Güncel

Ünlü tiyatro oyuncusu çocukluğundaki Bursa’yı anlattı

Bursa’nın ünlü sinema ve tiyatro oyuncusu Erkan Can, 13. Bursa Uluslararası Fotoğraf Festivali kapsamında gerçekleştirilen röportajda çocukluk yıllarına döndü. Çocukluk anılarını paylaşan Erkan Can, katılımcıları yıllar öncesine götürdü.

BURSA (İGFA) – Bursa Büyükşehir Belediyesi, Bursa Kent Konseyi ve Bursa Fotoğraf Sanatı Derneği (BUFSAD) iş birliğiyle bu yıl 13’üncüsü düzenlenen Uluslararası Bursa Festivali, birbirinden renkli sergilerin yanı sıra röportaj programlarıyla da ünlü isimleri Bursalılarla buluşturuyor.

Festival kapsamında düzenlenen söyleşi programına katılan Bursalı ünlü sinema ve tiyatro oyuncusu Erkan Can, çocukluğunun Bursa’sını fotoğrafseverlerle paylaştı.

Moderatörlüğünü BUFSAD Başkanı Serpil Savaş ve Festival Küratörü Fahrettin Beceren’in yaptığı söyleşide konuşan Erkan Can, “O zamanlar kar yağdığında 3 ay kar yağmazdı. Maksem yokuşuna çarpıyorsunuz, kızağa çarpıyorsunuz ve garaja iniyorsunuz. Trafik yok, otobüs yok, araba yok. Sağınızda Ulu Cami’yi gördüğünüzde zaten her yer buzla kaplı. Ama sadece bir tur yapıyorsunuz. Çünkü geriye yürümek çok zordur. “Bahçelievler’den kayaklarıma bindiğimde Fakülte ve Eğitim Enstitüsüne kadar giderdik” dedi.
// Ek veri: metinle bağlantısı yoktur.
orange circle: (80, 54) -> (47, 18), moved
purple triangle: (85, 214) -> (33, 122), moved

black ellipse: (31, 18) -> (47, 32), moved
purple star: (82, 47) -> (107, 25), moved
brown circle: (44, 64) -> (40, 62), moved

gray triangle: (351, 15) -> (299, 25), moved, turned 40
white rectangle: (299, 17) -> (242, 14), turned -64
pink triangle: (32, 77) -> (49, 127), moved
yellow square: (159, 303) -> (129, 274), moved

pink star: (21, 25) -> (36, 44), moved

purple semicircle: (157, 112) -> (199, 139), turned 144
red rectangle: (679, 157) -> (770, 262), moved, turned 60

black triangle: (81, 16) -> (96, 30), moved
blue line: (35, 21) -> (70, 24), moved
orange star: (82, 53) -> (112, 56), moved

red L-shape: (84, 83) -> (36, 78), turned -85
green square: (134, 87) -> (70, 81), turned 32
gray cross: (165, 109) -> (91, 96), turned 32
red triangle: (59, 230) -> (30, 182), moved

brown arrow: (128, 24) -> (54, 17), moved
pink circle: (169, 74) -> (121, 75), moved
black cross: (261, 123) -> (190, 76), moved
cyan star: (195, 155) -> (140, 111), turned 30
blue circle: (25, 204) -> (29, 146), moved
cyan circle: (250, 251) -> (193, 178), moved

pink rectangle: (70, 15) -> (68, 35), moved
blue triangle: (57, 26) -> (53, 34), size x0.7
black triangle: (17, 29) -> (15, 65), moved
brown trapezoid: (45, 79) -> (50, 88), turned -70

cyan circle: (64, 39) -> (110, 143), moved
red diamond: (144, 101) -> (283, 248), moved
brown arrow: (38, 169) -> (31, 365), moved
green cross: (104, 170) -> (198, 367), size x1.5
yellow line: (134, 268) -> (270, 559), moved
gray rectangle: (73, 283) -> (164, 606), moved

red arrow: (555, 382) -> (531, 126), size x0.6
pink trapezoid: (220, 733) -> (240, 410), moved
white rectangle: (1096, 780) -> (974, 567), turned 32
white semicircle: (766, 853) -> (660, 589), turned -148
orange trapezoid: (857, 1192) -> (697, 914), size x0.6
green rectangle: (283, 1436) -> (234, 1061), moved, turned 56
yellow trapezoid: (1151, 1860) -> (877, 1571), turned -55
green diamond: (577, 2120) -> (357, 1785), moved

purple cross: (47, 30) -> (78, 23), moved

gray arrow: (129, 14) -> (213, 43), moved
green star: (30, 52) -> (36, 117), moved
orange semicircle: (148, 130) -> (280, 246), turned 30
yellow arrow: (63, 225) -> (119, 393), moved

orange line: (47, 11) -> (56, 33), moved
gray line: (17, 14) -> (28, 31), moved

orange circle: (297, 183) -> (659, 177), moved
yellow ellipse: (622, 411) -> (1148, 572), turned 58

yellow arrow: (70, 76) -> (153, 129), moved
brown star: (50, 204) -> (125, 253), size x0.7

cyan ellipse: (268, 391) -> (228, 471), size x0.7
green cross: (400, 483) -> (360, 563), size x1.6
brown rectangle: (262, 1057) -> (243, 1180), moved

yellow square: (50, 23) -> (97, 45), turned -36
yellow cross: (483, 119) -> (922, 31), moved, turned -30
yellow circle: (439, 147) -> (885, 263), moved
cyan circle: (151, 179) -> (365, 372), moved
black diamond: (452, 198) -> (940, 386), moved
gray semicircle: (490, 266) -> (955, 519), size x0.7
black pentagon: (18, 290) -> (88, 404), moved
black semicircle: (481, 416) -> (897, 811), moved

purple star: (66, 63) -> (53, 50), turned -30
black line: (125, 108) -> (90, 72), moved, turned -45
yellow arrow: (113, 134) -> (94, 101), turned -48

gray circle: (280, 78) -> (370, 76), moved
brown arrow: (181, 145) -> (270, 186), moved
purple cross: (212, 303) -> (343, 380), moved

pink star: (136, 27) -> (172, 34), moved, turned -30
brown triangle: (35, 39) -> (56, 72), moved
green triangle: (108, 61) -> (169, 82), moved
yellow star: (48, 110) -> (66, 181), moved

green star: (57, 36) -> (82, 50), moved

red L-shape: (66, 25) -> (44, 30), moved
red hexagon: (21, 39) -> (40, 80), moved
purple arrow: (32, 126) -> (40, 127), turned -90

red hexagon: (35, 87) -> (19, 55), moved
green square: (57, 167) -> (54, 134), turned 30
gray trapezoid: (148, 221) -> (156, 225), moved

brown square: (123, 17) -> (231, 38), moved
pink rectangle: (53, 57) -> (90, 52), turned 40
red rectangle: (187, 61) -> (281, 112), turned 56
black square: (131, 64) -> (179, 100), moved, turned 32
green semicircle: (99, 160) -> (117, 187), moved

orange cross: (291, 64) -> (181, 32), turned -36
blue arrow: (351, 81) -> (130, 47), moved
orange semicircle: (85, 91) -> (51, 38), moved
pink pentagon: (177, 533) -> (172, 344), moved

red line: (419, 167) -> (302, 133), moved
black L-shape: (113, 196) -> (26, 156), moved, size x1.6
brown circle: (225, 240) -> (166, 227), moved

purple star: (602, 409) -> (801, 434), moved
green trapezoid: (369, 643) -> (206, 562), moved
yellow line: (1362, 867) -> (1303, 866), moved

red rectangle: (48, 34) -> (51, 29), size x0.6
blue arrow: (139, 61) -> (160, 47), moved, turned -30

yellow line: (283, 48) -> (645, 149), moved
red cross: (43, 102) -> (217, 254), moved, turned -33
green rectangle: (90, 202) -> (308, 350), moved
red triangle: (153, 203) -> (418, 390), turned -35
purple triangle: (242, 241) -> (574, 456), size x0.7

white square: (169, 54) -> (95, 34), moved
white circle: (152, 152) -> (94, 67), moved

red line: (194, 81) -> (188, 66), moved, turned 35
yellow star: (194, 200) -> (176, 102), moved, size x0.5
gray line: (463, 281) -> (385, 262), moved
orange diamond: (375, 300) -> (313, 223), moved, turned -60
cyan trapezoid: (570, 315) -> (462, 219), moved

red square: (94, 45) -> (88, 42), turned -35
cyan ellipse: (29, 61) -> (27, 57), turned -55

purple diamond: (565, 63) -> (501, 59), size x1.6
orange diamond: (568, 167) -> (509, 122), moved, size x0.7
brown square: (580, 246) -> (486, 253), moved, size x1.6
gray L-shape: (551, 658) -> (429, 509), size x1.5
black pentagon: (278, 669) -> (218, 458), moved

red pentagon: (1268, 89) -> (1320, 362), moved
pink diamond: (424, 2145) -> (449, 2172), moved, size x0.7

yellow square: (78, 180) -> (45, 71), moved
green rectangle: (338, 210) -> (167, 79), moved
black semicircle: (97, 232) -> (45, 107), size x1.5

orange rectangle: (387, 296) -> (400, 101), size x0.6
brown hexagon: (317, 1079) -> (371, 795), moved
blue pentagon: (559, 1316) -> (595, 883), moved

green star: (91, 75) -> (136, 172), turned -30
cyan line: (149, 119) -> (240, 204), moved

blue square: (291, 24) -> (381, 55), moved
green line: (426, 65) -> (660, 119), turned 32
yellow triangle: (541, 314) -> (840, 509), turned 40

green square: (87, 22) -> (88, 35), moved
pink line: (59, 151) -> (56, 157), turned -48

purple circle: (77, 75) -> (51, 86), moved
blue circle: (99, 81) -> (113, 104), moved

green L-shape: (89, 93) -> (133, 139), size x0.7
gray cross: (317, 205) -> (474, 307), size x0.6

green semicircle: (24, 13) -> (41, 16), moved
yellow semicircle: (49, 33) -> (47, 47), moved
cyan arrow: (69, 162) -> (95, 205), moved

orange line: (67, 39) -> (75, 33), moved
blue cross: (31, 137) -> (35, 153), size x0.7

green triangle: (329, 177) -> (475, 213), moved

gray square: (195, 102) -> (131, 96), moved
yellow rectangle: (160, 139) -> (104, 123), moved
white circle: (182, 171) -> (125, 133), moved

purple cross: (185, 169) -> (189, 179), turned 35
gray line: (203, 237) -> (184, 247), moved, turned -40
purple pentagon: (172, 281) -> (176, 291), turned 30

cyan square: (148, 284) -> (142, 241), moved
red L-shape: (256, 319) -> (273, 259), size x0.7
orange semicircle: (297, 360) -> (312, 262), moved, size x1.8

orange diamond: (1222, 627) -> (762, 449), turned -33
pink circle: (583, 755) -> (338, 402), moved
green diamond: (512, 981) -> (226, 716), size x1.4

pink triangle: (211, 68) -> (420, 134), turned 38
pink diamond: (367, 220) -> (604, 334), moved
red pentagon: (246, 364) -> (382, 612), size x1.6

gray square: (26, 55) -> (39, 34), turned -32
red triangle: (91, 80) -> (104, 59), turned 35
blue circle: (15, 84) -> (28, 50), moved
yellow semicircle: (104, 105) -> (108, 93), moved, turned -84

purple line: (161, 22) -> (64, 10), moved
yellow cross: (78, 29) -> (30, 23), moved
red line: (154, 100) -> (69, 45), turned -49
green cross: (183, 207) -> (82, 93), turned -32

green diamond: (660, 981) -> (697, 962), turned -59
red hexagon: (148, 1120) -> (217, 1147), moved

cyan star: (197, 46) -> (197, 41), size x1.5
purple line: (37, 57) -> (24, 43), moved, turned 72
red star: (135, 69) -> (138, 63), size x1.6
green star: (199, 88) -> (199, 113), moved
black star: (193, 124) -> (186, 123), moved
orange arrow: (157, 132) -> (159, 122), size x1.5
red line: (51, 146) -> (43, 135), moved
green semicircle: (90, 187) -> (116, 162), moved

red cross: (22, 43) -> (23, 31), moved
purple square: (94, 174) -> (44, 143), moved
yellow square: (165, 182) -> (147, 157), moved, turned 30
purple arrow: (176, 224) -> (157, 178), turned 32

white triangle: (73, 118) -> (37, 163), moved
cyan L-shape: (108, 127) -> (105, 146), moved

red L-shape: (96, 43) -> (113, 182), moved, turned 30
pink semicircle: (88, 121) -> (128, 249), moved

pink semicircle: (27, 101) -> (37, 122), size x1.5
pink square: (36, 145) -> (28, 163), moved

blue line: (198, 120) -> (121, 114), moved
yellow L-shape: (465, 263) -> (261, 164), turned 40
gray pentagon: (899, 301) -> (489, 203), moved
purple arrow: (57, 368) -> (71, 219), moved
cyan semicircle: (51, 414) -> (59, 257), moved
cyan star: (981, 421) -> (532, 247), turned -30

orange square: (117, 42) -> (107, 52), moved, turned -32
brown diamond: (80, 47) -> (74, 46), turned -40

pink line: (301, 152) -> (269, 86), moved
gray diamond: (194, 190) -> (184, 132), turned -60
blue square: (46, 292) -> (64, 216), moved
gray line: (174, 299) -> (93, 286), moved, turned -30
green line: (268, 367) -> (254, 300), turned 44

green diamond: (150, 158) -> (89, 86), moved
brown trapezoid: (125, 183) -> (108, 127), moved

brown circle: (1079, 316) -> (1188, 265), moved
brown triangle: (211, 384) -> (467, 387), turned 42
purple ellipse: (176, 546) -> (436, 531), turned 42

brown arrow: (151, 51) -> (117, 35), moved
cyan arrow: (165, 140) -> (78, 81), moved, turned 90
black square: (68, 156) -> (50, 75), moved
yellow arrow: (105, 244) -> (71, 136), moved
ÇOCUKLUK YILLARIMIZI ÖZLEDİK

Çocukluğunda neredeyse gününün tamamını Kaplıkaya deresinde geçirdiğini anlatan Can, “Amcam güzel turşu suyu yapardı. Biz köylüyüz. Meşhur Gedelek turşusunun malzemelerini Bayır köyünden alıyorlar. Çocukluğumda Maksem yokuşunun ucunda turşu satardım, Ali Sürmeli de simit satardı. Çok fazla turşu suyu sattım. Güzeldi. Ali’nin kardeşleri de çakmak için benzin satıyorlardı. Altıparmak’taki akademi kafeteryasına gelirdik. Otobüs kaçtığında itfaiye istasyonundan eve yürüyerek yürüdüm. Eskiden konut bloklarında herkes birbirini tanırdı. Bir köşede oturup trompet ve ud çalıyorlar. Akordeon sadece Mesken’de değil Tayakadın Mahallesi’nde de çalınıyor. Harika, tuhaf bir hayattı. “Elbette bu hayatı, çocukluk yıllarımızı özlüyoruz” dedi.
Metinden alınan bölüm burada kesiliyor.